241 palillos de batea, más de 100 colillas, casi 2000 trozos de cuerdas y cabos o 7500 fragmentos de objetos plásticos indeterminados son algunos de los desechos, que suman casi 165 kilos de basura marina, retirados durante la jornada por el voluntariado convocado por Afundación en la playa de A Ladeira, en el espacio natural de Corrubedo, en el Concello de Ribeira. Esta nueva actuación desarrollada en el marco de PLANCTON, tiene como objetivo contribuir a la conservación de los ecosistemas costeros de Galicia, a la prevención de la generación de residuos y a la sensibilización de la ciudadanía sobre la importancia de proteger el litoral.
La actividad contó con la colaboración del Concello de Ribeira, de Grip Surf School, de la joyería Jael y del equipo del Parque Natural Complejo Dunar de Corrubedo y Lagunas de Carregal y Vixán.
A lo largo de la mañana, las más de 40 personas voluntarias participantes localizaron y retiraron de la playa diferentes tipos de residuos procedentes de actividades marítimas y pesqueras como palillos de batea, cabos, cuerdas, nasas, una red enmarañada de gran tamaño, sedales, trozos de espumas sintéticas, etc. Los participantes encontraron también, como es frecuente en este tipo de acciones, distintos objetos relacionados con la vida cotidiana y las actividades de ocio, entre ellos envases, botes, botellas, botes y botellas de vidrio, plástico o aluminio, tapones, envoltorios, colillas, juguetes, calzado, artículos relacionados con la higiene personal, y otros desechos de pequeño tamaño cuyo origen es difícil de establecer debido a su fragmentación y deterioro tras estar a la intemperie o en el mar.

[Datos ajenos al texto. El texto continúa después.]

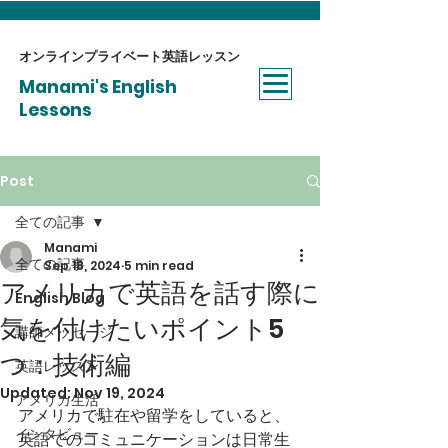
オンラインプライベート​英語レッスン
Manami's English
Lessons
Post
全ての記事
Manami
全ての記事
Sep 18, 2024
5 min read
アメリカで英語を話す際に
English Blog
気を付けたいポイント5
講師メッセージ
つ：技術編
英語レッスン
Updated:
Nov 19, 2024
アメリカ生活
アメリカで駐在や留学をしていると、
インタビュー
英語でのコミュニケーションは日常生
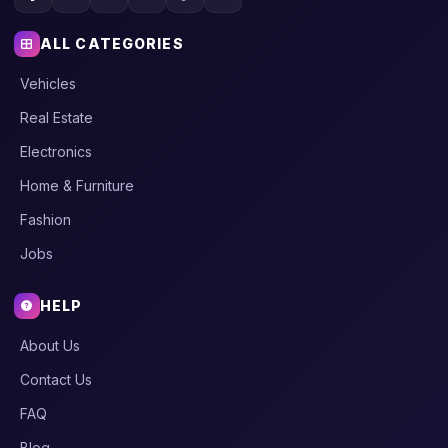
ALL CATEGORIES
Vehicles
Real Estate
Electronics
Home & Furniture
Fashion
Jobs
HELP
About Us
Contact Us
FAQ
Blog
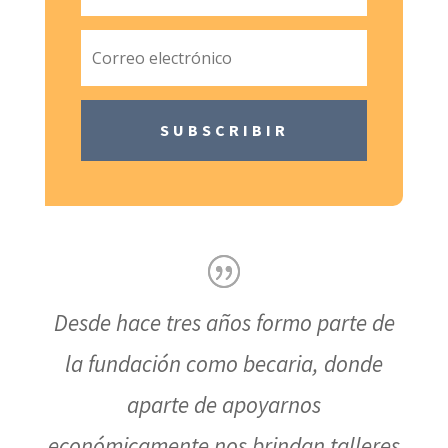
SUBSCRIBIR
Desde hace tres años formo parte de
la fundación como becaria, donde
aparte de apoyarnos
económicamente nos brindan talleres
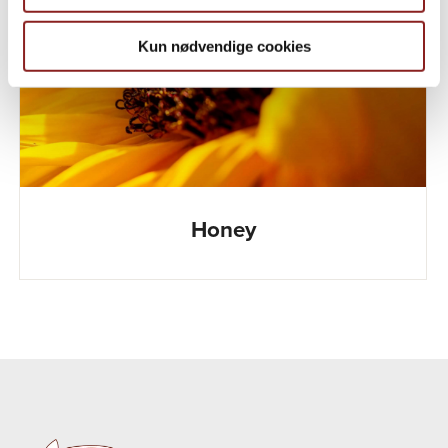
Kun nødvendige cookies
Honey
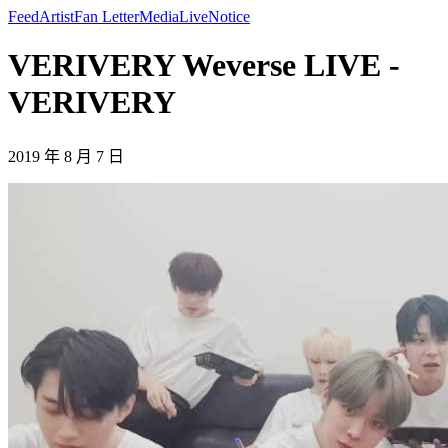
Feed
Artist
Fan Letter
Media
Live
Notice
VERIVERY Weverse LIVE -
VERIVERY
2019 年 8 月 7 日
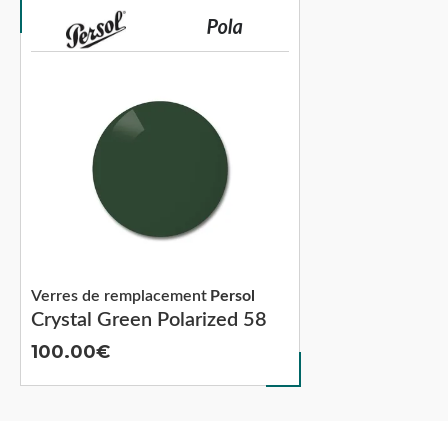
Verres de remplacement
Persol
Crystal Green Polarized 58
100.00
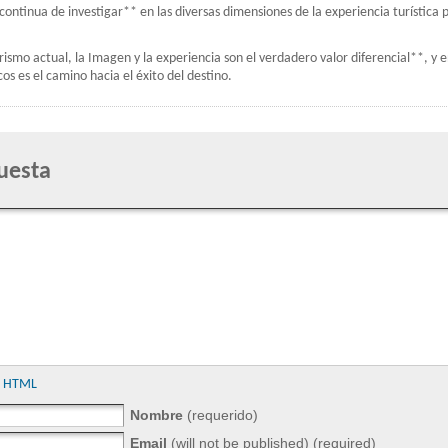
continua de investigar** en las diversas dimensiones de la experiencia turística 
urismo actual, la Imagen y la experiencia son el verdadero valor diferencial**, y 
s es el camino hacia el éxito del destino.
uesta
gs HTML
Nombre
(requerido)
Email
(will not be published) (required)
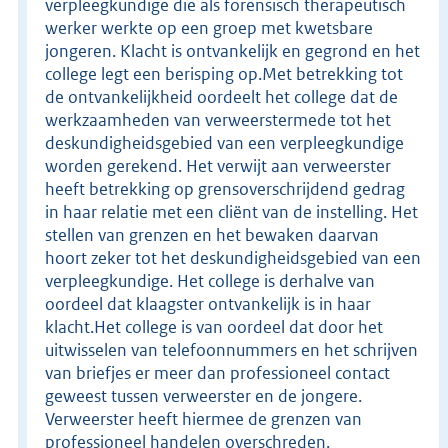
verpleegkundige die als forensisch therapeutisch
werker werkte op een groep met kwetsbare
jongeren. Klacht is ontvankelijk en gegrond en het
college legt een berisping op.Met betrekking tot
de ontvankelijkheid oordeelt het college dat de
werkzaamheden van verweerstermede tot het
deskundigheidsgebied van een verpleegkundige
worden gerekend. Het verwijt aan verweerster
heeft betrekking op grensoverschrijdend gedrag
in haar relatie met een cliënt van de instelling. Het
stellen van grenzen en het bewaken daarvan
hoort zeker tot het deskundigheidsgebied van een
verpleegkundige. Het college is derhalve van
oordeel dat klaagster ontvankelijk is in haar
klacht.Het college is van oordeel dat door het
uitwisselen van telefoonnummers en het schrijven
van briefjes er meer dan professioneel contact
geweest tussen verweerster en de jongere.
Verweerster heeft hiermee de grenzen van
professioneel handelen overschreden.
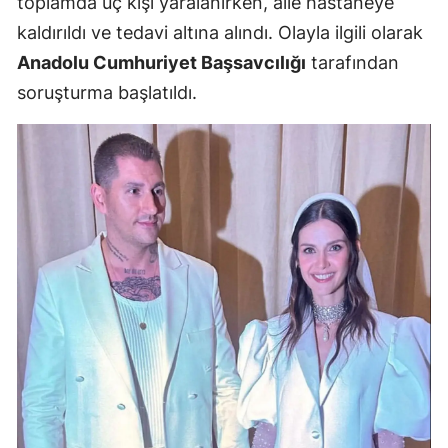
toplamda üç kişi yaralanırken, aile hastaneye
Mersin
kaldırıldı ve tedavi altına alındı. Olayla ilgili olarak
Anadolu Cumhuriyet Başsavcılığı
tarafından
İstanbul
soruşturma başlatıldı.
İzmir
Kars
Kastamonu
Kayseri
Kırklareli
Kırşehir
Kocaeli
Konya
Kütahya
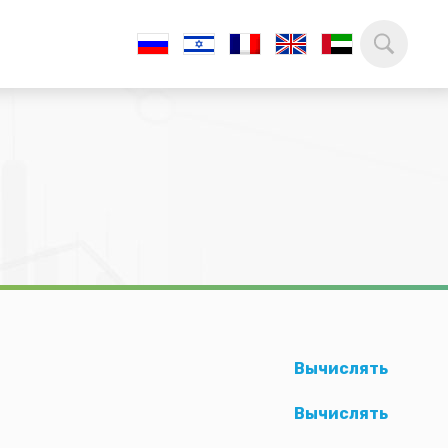
Вычислять
Вычислять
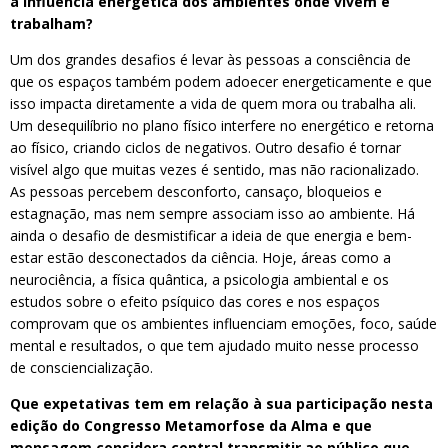
a influência energética dos ambientes onde vivem e
trabalham?
Um dos grandes desafios é levar às pessoas a consciência de
que os espaços também podem adoecer energeticamente e que
isso impacta diretamente a vida de quem mora ou trabalha ali.
Um desequilíbrio no plano físico interfere no energético e retorna
ao físico, criando ciclos de negativos. Outro desafio é tornar
visível algo que muitas vezes é sentido, mas não racionalizado.
As pessoas percebem desconforto, cansaço, bloqueios e
estagnação, mas nem sempre associam isso ao ambiente. Há
ainda o desafio de desmistificar a ideia de que energia e bem-
estar estão desconectados da ciência. Hoje, áreas como a
neurociência, a física quântica, a psicologia ambiental e os
estudos sobre o efeito psíquico das cores e nos espaços
comprovam que os ambientes influenciam emoções, foco, saúde
mental e resultados, o que tem ajudado muito nesse processo
de consciencialização.
Que expetativas tem em relação à sua participação nesta
edição do Congresso Metamorfose da Alma e que
mensagem considera central transmitir ao público que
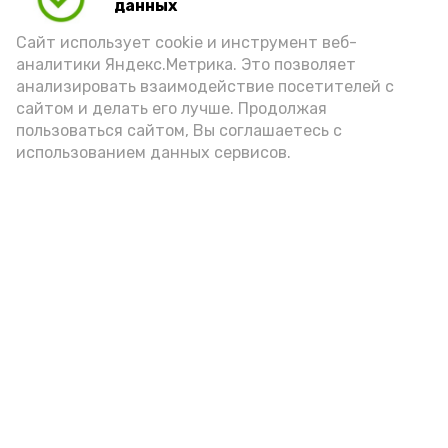
данных
Сайт использует cookie и инструмент веб-
аналитики Яндекс.Метрика. Это позволяет
анализировать взаимодействие посетителей с
сайтом и делать его лучше. Продолжая
пользоваться сайтом, Вы соглашаетесь с
использованием данных сервисов.
Новости
Общество
Политика
Происшествия
Город
Экономика
В мире
Спорт
Технологии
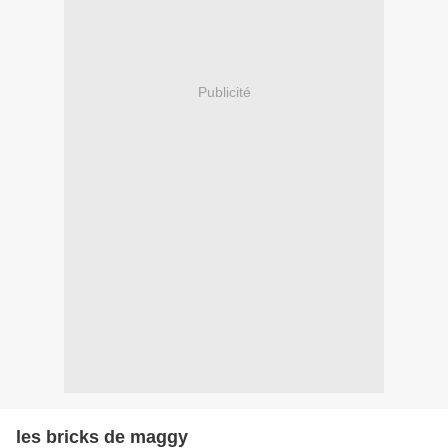
Publicité
les bricks de maggy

Durante todo el operativo, las personas voluntarias y el equipo de coordinación clasificaron y pesaron los residuos recogidos con el fin de intentar determinar posteriormente su origen y evaluar su impacto. Un trabajo voluntario que permite actuar directamente sobre un problema ambiental que afecta de manera especial a los ecosistemas costeros: el abandono y la mala gestión de los residuos, que pueden acabar siendo transportados por el viento, los cursos de agua o las corrientes marinas y convertirse en basuras marinas, con impacto directo sobre la biodiversidad y la calidad de los espacios naturales.
PLANCTON, también desde la prevención
La participación en las limpiezas permite a las personas voluntarias conocer de primera mano la dimensión del problema de la basura marina y les invita a reflexionar sobre la necesidad de prevenir desde el origen, mejorar los hábitos de consumo y garantizar una correcta gestión de los desechos para evitar que lleguen al medio natural.
Un espacio de gran valor ambiental
Las actuaciones desarrolladas en Corrubedo tienen especial relevancia por el valor ambiental de este entorno. El Complejo Dunar de Corrubedo y Lagunas de Carregal y Vixán está declarado Parque Natural y cuenta, además, con diferentes figuras de protección ambiental, entre ellas su integración en la Red Natura 2000, como Zona Especial de Conservación (ZEC) y Zona de Especial Protección para las Aves (ZEPA), además de la consideración de zona húmeda protegida y el reconocimiento como zona húmeda de importancia internacional Ramsar.
La conservación de estos espacios requiere la implicación de las administraciones, entidades, colectivos locales y ciudadanía, tal y como hicieron hoy las distintas entidades que colaboraron en la actividad. Es precisamente en esta línea de colaboración en la que se integra PLANCTON, buscando sumar esfuerzos para la protección de los ecosistemas costeros y promover una mayor conciencia social alrededor de los problemas ambientales que afectan al litoral. Todo ello siguiendo la línea marcada por los Objetivos de Desarrollo Sostenible, como el ODS 17: Alianzas para lograr los objetivos; ODS 13: Acción por el clima, ODS 14: Vida submarina u ODS 15: Vida de ecosistemas terrestres.